TBARs significantly increased with time only in FSKC (ANOVA, F_FSKC = 4.2, P_FSKC = 0.008), from 10.63 until 16.01 μmol g⁻¹, whereas TBARs in SKC did not vary during storage (ANOVA: F_SKC = 1.1, P_SKC = 0.389) with mean values of 15.47 ± 0.74 μmol·g⁻¹ (Fig. 2C).

In both species, water holding capacity (WHC) values remained unchanged throughout the experiment (ANOVAs: F_SKC = 1.7, P_SKC = 0.178 and F_FSKC = 0.8, P_FSKC = 0.560). Both species presented similar WHC mean values of 72.13 ± 0.69 and 70.60 ± 0.79 % for SKC and FSKC, respectively (Fig. 2D).

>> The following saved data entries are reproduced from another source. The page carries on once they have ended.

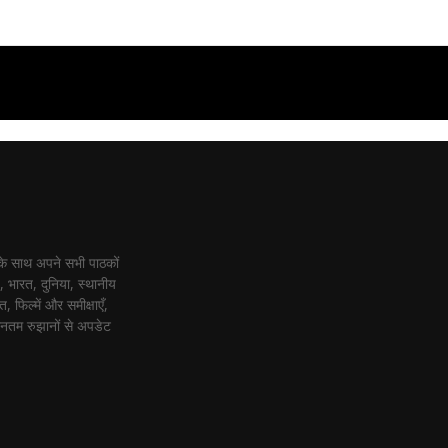
 के साथ अपने सभी पाठकों
 भारत, दुनिया, स्थानीय
 फिल्में और समीक्षाएँ,
ीनतम रुझानों से अपडेट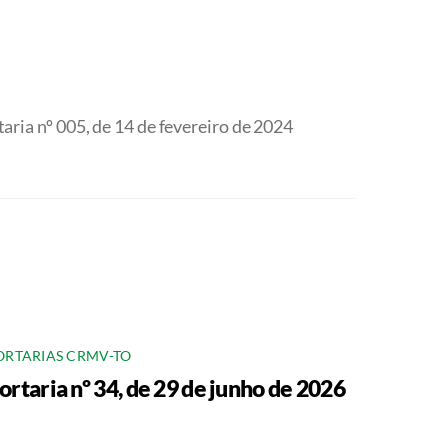
aria nº 005, de 14 de fevereiro de 2024
ORTARIAS CRMV-TO
ortaria nº 34, de 29 de junho de 2026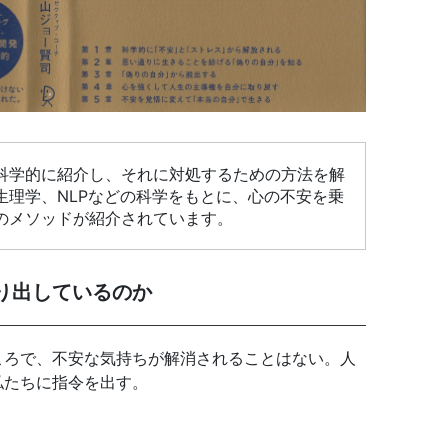
科学的に紹介し、それに対処するための方法を解
生理学、NLPなどの科学をもとに、心の不安を乗
のメソッドが紹介されています。
り出しているのか
ころで、不安な気持ちが解消されることはない。人
私たちに指令を出す。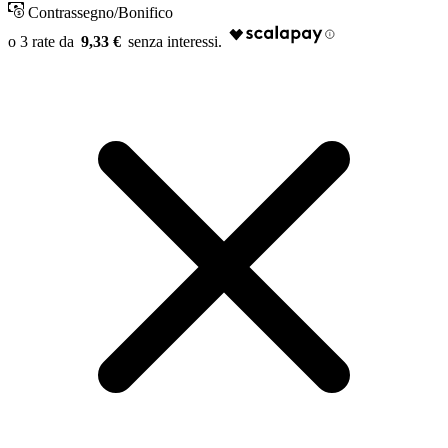
Contrassegno/Bonifico
9,33 €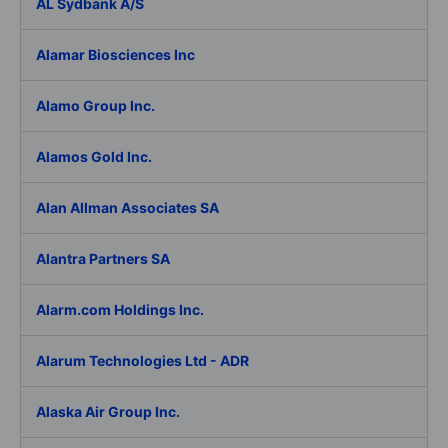
AL Sydbank A/S
Alamar Biosciences Inc
Alamo Group Inc.
Alamos Gold Inc.
Alan Allman Associates SA
Alantra Partners SA
Alarm.com Holdings Inc.
Alarum Technologies Ltd - ADR
Alaska Air Group Inc.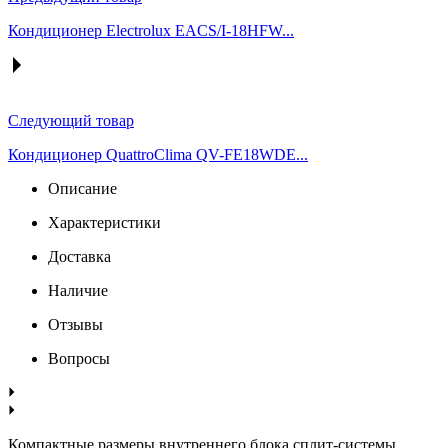
Кондиционер Electrolux EACS/I-18HFW...
Следующий товар
Кондиционер QuattroСlima QV-FE18WDE...
Описание
Характеристики
Доставка
Наличие
Отзывы
Вопросы
Компактные размеры внутреннего блока сплит-системы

Water content (WC) values did not present significant differences (ANOVAs: F_SKC = 0.81, P_SKC = 0.556 and F_FSKC = 1.2, P_FSKC = 0.318) during the experiment. Also, the WC was similar throughout the storage in both species (80.29 ± 0.41 and 78.67 ± 0.62 % for SKC and FSKC, respectively; Fig. 2E).

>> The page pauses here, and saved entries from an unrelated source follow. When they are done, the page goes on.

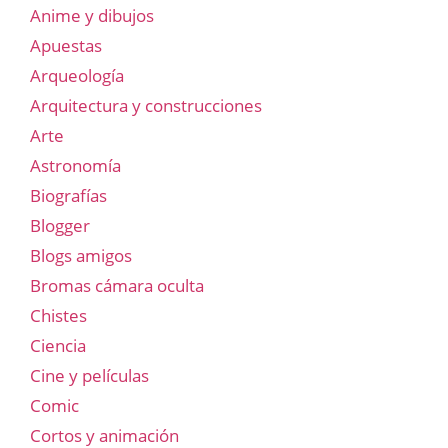
Anime y dibujos
Apuestas
Arqueología
Arquitectura y construcciones
Arte
Astronomía
Biografías
Blogger
Blogs amigos
Bromas cámara oculta
Chistes
Ciencia
Cine y películas
Comic
Cortos y animación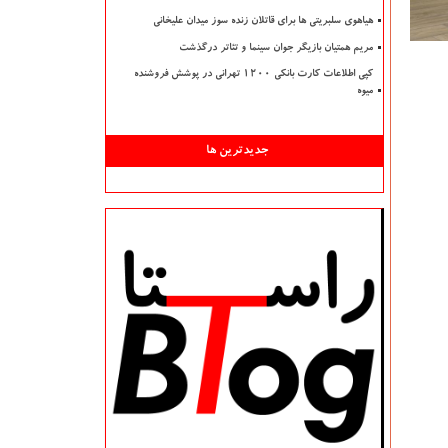
هیاهوی سلبریتی ها برای قاتلان زنده سوز میدان علیخانی
مریم همتیان بازیگر جوان سینما و تئاتر درگذشت
کپی اطلاعات کارت بانکی ۱۲۰۰ تهرانی در پوشش فروشنده
میوه
جدیدترین ها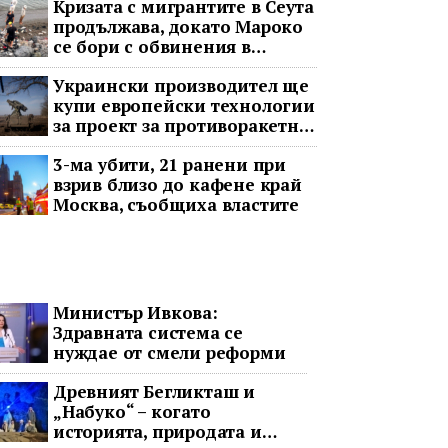
Кризата с мигрантите в Сеута
продължава, докато Мароко
се бори с обвинения в
чужбина и с гнева у дома
Украински производител ще
купи европейски технологии
за проект за противоракетна
отбрана
3-ма убити, 21 ранени при
взрив близо до кафене край
Москва, съобщиха властите
Министър Ивкова:
Здравната система се
нуждае от смели реформи
Древният Бегликташ и
„Набуко“ – когато
историята, природата и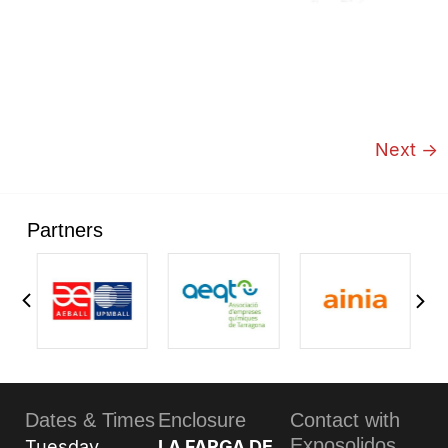
Next
→
Partners
Dates & Times
Enclosure
Contact with
Exposolidos
Tuesday,
LA FARGA DE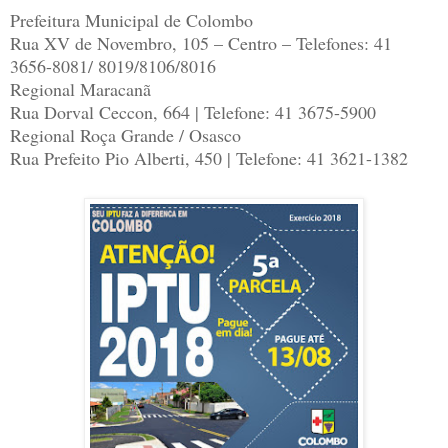
Prefeitura Municipal de Colombo
Rua XV de Novembro, 105 – Centro – Telefones: 41
3656-8081/ 8019/8106/8016
Regional Maracanã
Rua Dorval Ceccon, 664 | Telefone: 41 3675-5900
Regional Roça Grande / Osasco
Rua Prefeito Pio Alberti, 450 | Telefone: 41 3621-1382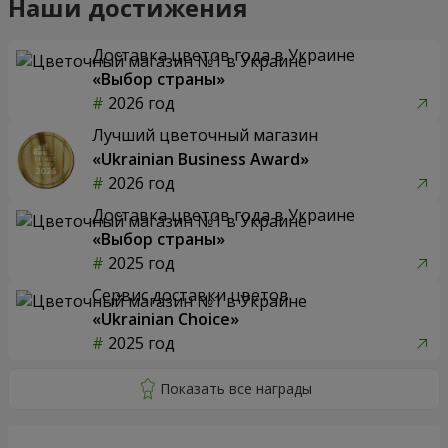
Наши достижения
Доставка цветов года в Украине
«Выбор страны»
2026 год
Лучший цветочный магазин
«Ukrainian Business Award»
2026 год
Доставка цветов года в Украине
«Выбор страны»
2025 год
Сервис доставки цветов
«Ukrainian Choice»
2025 год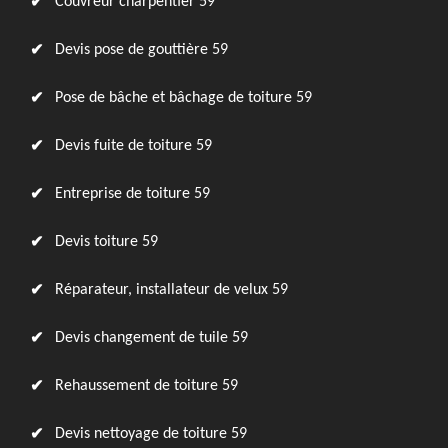
Couvreur charpentier 59
Devis pose de gouttière 59
Pose de bâche et bâchage de toiture 59
Devis fuite de toiture 59
Entreprise de toiture 59
Devis toiture 59
Réparateur, installateur de velux 59
Devis changement de tuile 59
Rehaussement de toiture 59
Devis nettoyage de toiture 59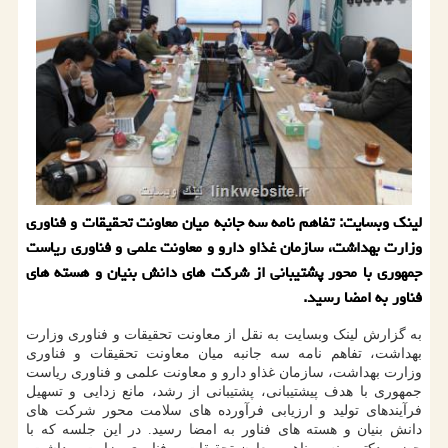
لینک وبسایت: تفاهم نامه سه جانبه میان معاونت تحقیقات و فناوری
وزارت بهداشت، سازمان غذاو دارو و معاونت علمی و فناوری ریاست
جمهوری با محور پشتیبانی از شرکت های دانش بنیان و هسته ­های
فناور به امضا رسید.
به گزارش لینک وبسایت به نقل از معاونت تحقیقات و فناوری وزارت
بهداشت، تفاهم نامه سه جانبه میان معاونت تحقیقات و فناوری
وزارت بهداشت، سازمان غذاو دارو و معاونت علمی و فناوری ریاست
جمهوری با هدف پیشتیبانی، پشتیبانی از رشد، مانع زدایی و تسهیل
فرآیندهای تولید و ارزیابی فرآورده های سلامت محور شرکت های
دانش بنیان و هسته های فناور به امضا رسید. در این جلسه که با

3.2. Microbiological analyses

In both species, initial TVMC (3.17 log CFU·g⁻¹ in SKC and 3.61 log CFU·g⁻¹ in FSKC) significantly decreased with storage (ANOVAs: F_SKC = 9.9, P_SKC = 0.001 and F_FSKC = 10.86, P_FSKC< 0.001) (Fig. 3A). Starting from the 5th day, the TVMC values were significantly different from the initial values, and they continued to decrease until the end of the experiment, reaching values of 2.38 and 3.09 log CFU·g⁻¹ in SKC and FSKC, respectively.

Fig. 3.

Microbial growth in cooked merus of L. santolla (SKC, ) and P. granulosa (SFKC, Δ) stored at 4 °C. A) Total viable mesophilic counts (TVMC); B) Staphylococcus spp counts. C) Total viable psychrotrophic counts (TVPC). Data are expressed as mean log CFU·g⁻¹ ± standard error. Printing and italics letters indicate significant differences (Tukey, P < 0.05) among days, for SKC and FSKC respectively.

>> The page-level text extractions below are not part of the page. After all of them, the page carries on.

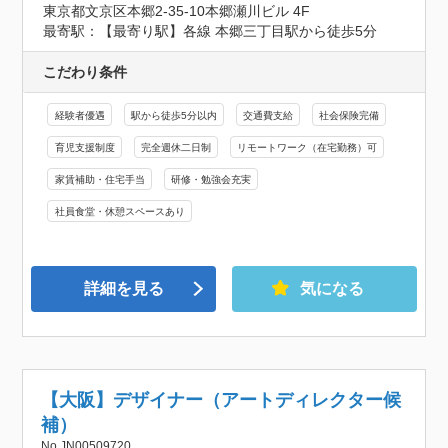
東京都文京区本郷2-35-10本郷瀬川ビル 4F
最寄駅：【最寄り駅】各線 本郷三丁目駅から徒歩5分
こだわり条件
経験者優遇
駅から徒歩5分以内
交通費支給
社会保険完備
育児支援制度
完全週休二日制
リモートワーク（在宅勤務）可
家賃補助・住宅手当
研修・勉強会充実
社員食堂・休憩スペースあり
詳細を見る
気になる
【大阪】デザイナー（アートディレクター候
補）
No.JN00509720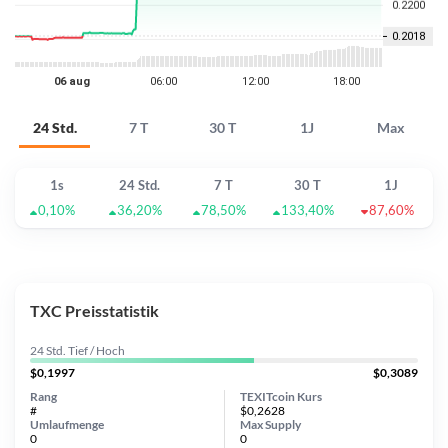
24 Std.
7 T
30 T
1J
Max
1s
24 Std.
7 T
30 T
1J
0,10%
36,20%
78,50%
133,40%
87,60%
TXC Preisstatistik
24 Std. Tief / Hoch
$0,1997
$0,3089
Rang
TEXITcoin Kurs
#
$0,2628
Umlaufmenge
Max Supply
0
0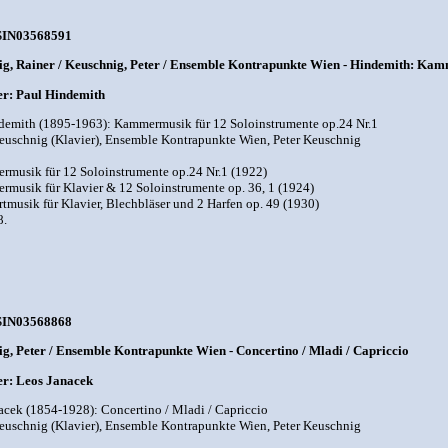
SIN03568591
g, Rainer / Keuschnig, Peter / Ensemble Kontrapunkte Wien - Hindemith: Kam
r: Paul Hindemith
demith (1895-1963): Kammermusik für 12 Soloinstrumente op.24 Nr.1
euschnig (Klavier), Ensemble Kontrapunkte Wien, Peter Keuschnig
rmusik für 12 Soloinstrumente op.24 Nr.1 (1922)
rmusik für Klavier & 12 Soloinstrumente op. 36, 1 (1924)
rtmusik für Klavier, Blechbläser und 2 Harfen op. 49 (1930)
8.
SIN03568868
g, Peter / Ensemble Kontrapunkte Wien - Concertino / Mladi / Capriccio
r: Leos Janacek
acek (1854-1928): Concertino / Mladi / Capriccio
euschnig (Klavier), Ensemble Kontrapunkte Wien, Peter Keuschnig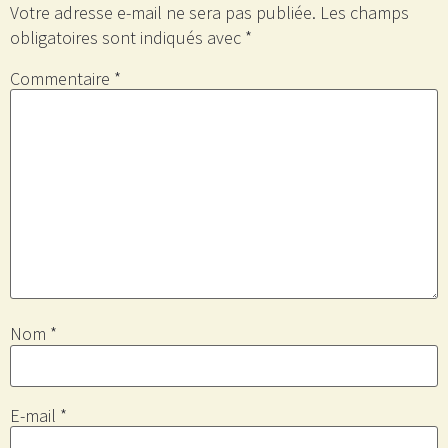
Votre adresse e-mail ne sera pas publiée.
Les champs
obligatoires sont indiqués avec
*
Commentaire
*
Nom
*
E-mail
*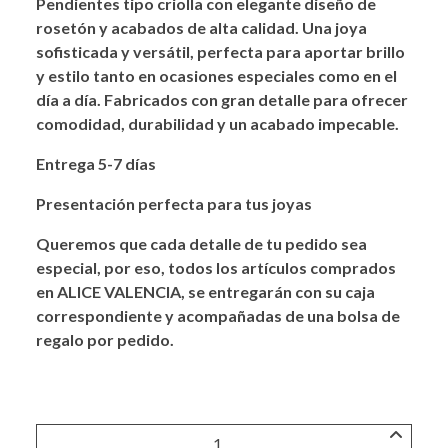
Pendientes tipo criolla con elegante diseño de
rosetón y acabados de alta calidad. Una joya
sofisticada y versátil, perfecta para aportar brillo
y estilo tanto en ocasiones especiales como en el
día a día. Fabricados con gran detalle para ofrecer
comodidad, durabilidad y un acabado impecable.
Entrega 5-7 días
Presentación perfecta para tus joyas
Queremos que cada detalle de tu pedido sea
especial, por eso, todos los artículos comprados
en ALICE VALENCIA, se entregarán con su caja
correspondiente y acompañadas de una bolsa de
regalo por pedido.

The initial Staphylococcus spp. values were 2.66 and 3.10 log CFU·g⁻¹ in SKC and FSKC, respectively, and varied significantly over time (ANOVAs: F_SKC = 8.2, P_SKC = 0.001 and F_FSKC = 5.1, P_FSKC = 0.01). Furthermore, coagulase-positive Staphylococcus was not detected in any of the analyzed species. In SKC, Staphylococcus spp. counts decreased from the 1st to the 5th day, and then increased by the end of the experiment (Fig. 3B). In FSKC, a significant decrease in Staphylococcus spp. counts was observed on the 2nd day and persisted until the last day of analysis (Fig. 3B).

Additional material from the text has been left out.